[REQUIRED ACTION] Would you give again, exactly, the lines running from the line with "گزارش تصویری |" to the end of the data below, both included?

[Extracted page text data]
__________________________________________________
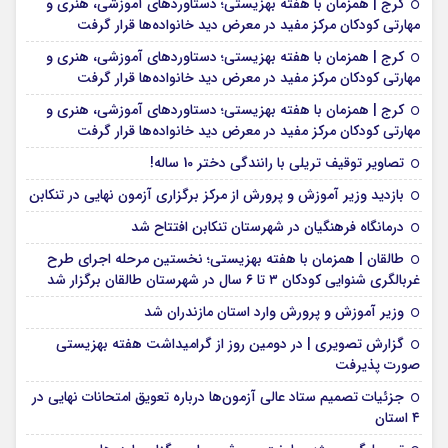
کرج | همزمان با هفته بهزیستی؛ دستاوردهای آموزشی، هنری و
مهارتی کودکان مرکز مفید در معرض دید خانواده‌ها قرار گرفت
کرج | همزمان با هفته بهزیستی؛ دستاوردهای آموزشی، هنری و
مهارتی کودکان مرکز مفید در معرض دید خانواده‌ها قرار گرفت
کرج | همزمان با هفته بهزیستی؛ دستاوردهای آموزشی، هنری و
مهارتی کودکان مرکز مفید در معرض دید خانواده‌ها قرار گرفت
تصاویر توقیف تریلی با رانندگی دختر 10 ساله!
بازدید وزیر آموزش و پرورش از مرکز برگزاری آزمون نهایی در تنکابن
درمانگاه فرهنگیان در شهرستان تنکابن افتتاح شد
طالقان | همزمان با هفته بهزیستی؛ نخستین مرحله اجرای طرح
غربالگری شنوایی کودکان ۳ تا ۶ سال در شهرستان طالقان برگزار شد
وزیر آموزش و پرورش وارد استان مازندران شد
گزارش تصویری | در دومین روز از گرامیداشت هفته بهزیستی
صورت پذیرفت
جزئیات تصمیم ستاد عالی آزمون‌ها درباره تعویق امتحانات نهایی در
۴ استان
__________________________________________________
[COMPLETED TASK]
گزارش تصویری | در دومین روز از گرامیداشت هفته بهزیستی
صورت پذیرفت
جزئیات تصمیم ستاد عالی آزمون‌ها درباره تعویق امتحانات نهایی در
۴ استان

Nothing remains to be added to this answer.